Sí, es algo parecido al grito del que vive
unido a la intemperie, al mendicante
despojado de todo y cercano a morirse.
Porque nos han quitado la antigua luz, la
casa,
mi cuarto –aquel que puse vestido de mi amarte-
y somos casi unos mendigos que se abrazan
en el lecho que empieza a hundirse y baja a un miedo.
Y algunas noches, lentas cual burbujas
de un mar asolador, no tenemos apenas
fuerzas para sentirnos
unidos a los brazos que se buscan, se oprimen;
al cuerpo que remueve
la voz del corazón. Esposa, escucha
este gran remolino del día, este diluvio
de noticias feroces y dime que aún esperas
algo que nos afiance en el apego:
consigue de los años que crueles se hocican
sobre nuestro destino –terrible suceder-
que se nos hagan bellos como cuando anochece
y quedan astros fuera de la bóveda oscura.
Nos ha puesto la vida su mortífero y hondo peldaño de sufrir.
Estamos sin dinero, sin lámpara en el techo,
y hay que seguir la marcha
porque si nos dejamos arrastrar por la inercia
caeremos en las fauces del dios devorador:
esa muerte que suele irrumpir si te quedas
quieto bajo la sombra
que acecha ávidamente a los pobres que huelen
el convite de lejos y nada obtienen. Dame
la mano y repongamos la confianza. Escuha
el silbido del campo que desde la ventana
vemos fulgir al sol. Y olvida
que esta casa no es nuestra, que fuimos despojados
de la propia un día
cualquiera, y que ese banco de mármoles y cheques
que compró por tres céntimos su derecho a arrojarnos
estará ahora rompiendo los muros, los
tabiques
que supieron los besos íntimos, las palabras
que dejamos en ellos colgando cual pedazos
de nuestro ondear la antorcha que allí nos
alumbraba
en el cada momento del ir a desfallecer.
¡A cambio de eso él les pondrá un oro sucio,
mientras un algo, nuestro, se quedará allí ahogado:
en medio de aquel templo de lujo y zafiedad!

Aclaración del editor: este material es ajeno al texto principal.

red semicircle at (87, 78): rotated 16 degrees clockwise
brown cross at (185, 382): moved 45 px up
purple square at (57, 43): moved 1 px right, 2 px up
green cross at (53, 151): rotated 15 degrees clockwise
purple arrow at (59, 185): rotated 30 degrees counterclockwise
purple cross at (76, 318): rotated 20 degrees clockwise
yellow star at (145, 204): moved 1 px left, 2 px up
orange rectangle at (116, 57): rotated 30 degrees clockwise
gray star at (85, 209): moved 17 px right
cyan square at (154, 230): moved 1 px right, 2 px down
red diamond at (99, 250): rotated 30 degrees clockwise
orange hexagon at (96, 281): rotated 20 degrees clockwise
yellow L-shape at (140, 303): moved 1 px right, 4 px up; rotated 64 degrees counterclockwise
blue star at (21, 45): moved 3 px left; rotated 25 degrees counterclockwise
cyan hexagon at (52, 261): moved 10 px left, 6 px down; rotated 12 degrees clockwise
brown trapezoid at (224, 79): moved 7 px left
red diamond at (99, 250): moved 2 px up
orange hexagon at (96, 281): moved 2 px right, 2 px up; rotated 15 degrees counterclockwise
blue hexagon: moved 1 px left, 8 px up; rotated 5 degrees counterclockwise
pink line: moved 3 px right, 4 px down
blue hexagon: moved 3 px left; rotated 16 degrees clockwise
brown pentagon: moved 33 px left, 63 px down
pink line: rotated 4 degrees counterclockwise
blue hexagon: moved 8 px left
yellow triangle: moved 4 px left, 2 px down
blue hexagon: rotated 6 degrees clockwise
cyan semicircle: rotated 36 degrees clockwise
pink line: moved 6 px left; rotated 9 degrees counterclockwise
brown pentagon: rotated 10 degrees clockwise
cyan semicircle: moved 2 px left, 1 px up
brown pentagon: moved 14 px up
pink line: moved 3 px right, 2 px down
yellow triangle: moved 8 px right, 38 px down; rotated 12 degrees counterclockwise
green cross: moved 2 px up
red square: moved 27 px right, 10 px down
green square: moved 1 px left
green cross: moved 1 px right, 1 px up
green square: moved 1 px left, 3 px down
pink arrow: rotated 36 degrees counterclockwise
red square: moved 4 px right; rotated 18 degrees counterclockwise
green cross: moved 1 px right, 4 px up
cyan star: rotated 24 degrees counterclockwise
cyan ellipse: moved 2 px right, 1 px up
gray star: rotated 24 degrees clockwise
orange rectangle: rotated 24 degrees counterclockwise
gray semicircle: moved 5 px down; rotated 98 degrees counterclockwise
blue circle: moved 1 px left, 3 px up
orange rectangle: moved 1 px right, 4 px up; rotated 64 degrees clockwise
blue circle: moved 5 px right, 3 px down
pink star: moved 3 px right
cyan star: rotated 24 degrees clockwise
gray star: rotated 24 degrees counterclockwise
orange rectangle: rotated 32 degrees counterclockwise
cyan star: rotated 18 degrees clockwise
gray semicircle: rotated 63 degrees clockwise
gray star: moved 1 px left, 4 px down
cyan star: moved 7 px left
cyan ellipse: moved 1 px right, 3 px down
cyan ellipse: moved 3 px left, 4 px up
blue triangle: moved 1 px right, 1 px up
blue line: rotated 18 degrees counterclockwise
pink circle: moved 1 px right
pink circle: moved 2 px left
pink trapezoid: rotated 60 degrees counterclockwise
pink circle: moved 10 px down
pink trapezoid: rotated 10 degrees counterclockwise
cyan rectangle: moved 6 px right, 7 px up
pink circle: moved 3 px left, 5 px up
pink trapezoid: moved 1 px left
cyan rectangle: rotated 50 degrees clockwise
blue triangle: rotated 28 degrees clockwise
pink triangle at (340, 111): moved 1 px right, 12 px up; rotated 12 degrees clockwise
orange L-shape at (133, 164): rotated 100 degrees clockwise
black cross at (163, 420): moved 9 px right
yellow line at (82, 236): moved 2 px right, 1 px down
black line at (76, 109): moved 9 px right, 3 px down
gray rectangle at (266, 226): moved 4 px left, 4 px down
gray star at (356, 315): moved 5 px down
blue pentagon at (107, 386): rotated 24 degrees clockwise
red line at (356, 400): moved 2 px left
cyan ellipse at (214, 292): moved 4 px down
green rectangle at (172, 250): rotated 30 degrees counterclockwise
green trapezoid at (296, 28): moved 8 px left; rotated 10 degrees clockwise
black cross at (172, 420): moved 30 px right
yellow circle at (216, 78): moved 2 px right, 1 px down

Realquilados somos en el mundo habitado
todos los hombres. Álzate,
sigue dando tus hombros
a mi hoy sin apoyo, y bésame muy prieto,
muy dentro de la entraña;
pues que también los despedidos
del banquete podemos ser felices un rato
si sabemos estar en el amor. Oh, déjame
apoyar la cabeza en tu pecho extremado
y miremos los huertos humildes, las ovejas
que comen su hierbilla y a las que desde
aquí oímos
mover lentas esquilas como un campanito
hondo.
Pues vivimos al borde del campo, eso que
abriga.
Y olvidemos lo otro, estemos más cercanos;
estemos olvidando que el porvenir es mísero.
Porque, al fin, aún seguimos en la tierra
y tu mano me deja un calor, un timbrazo
que me pone despierto el respirar. Y el alma
aquella que te diera requiere todavía
que eternizadamente sigamos el camino,
pisemos la vertiente, muramos sin temblor,
juntos, igual que el río entrelaza sus aguas.